**DATA FOR ANALYSIS**
════════════════

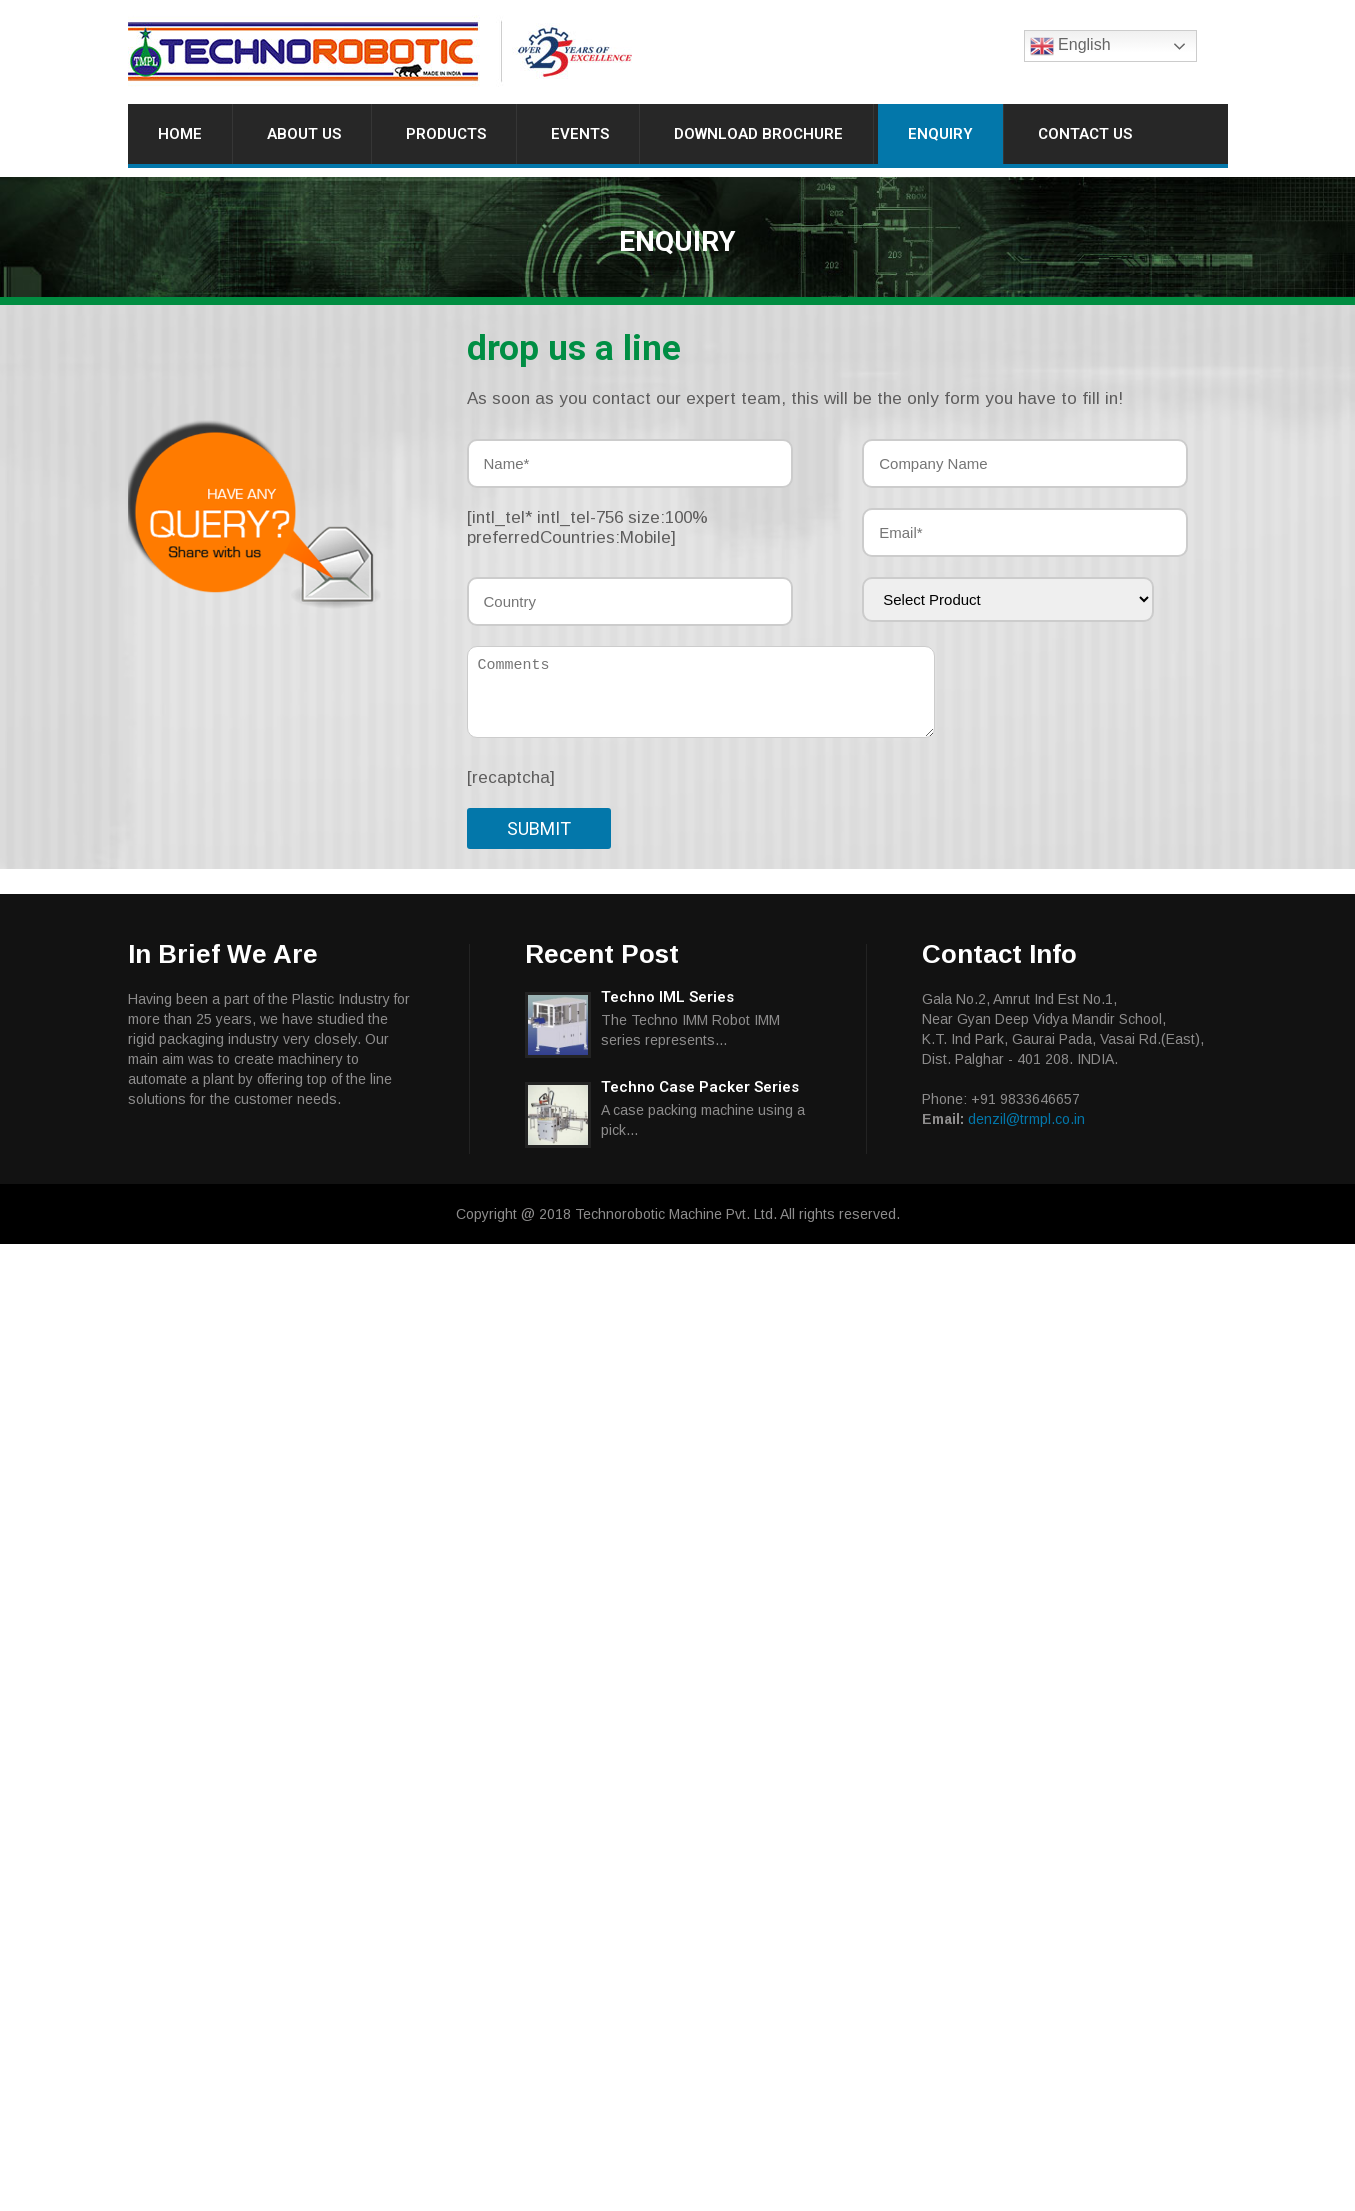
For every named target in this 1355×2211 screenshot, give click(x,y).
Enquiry (940, 134)
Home (180, 134)
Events (580, 134)
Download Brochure (758, 134)
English (1070, 46)
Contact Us (1085, 134)
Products (446, 134)
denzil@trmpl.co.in (1026, 1119)
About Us (304, 134)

════════════════

Reproduce every line of the material precisely, omitting its pictures.

**ANSWER FOR THE TASK**
For every named target in this 1355×2211 screenshot, give click(x,y).
Enquiry (940, 134)
Home (180, 134)
Events (580, 134)
Download Brochure (758, 134)
English (1070, 46)
Contact Us (1085, 134)
Products (446, 134)
denzil@trmpl.co.in (1026, 1119)
About Us (304, 134)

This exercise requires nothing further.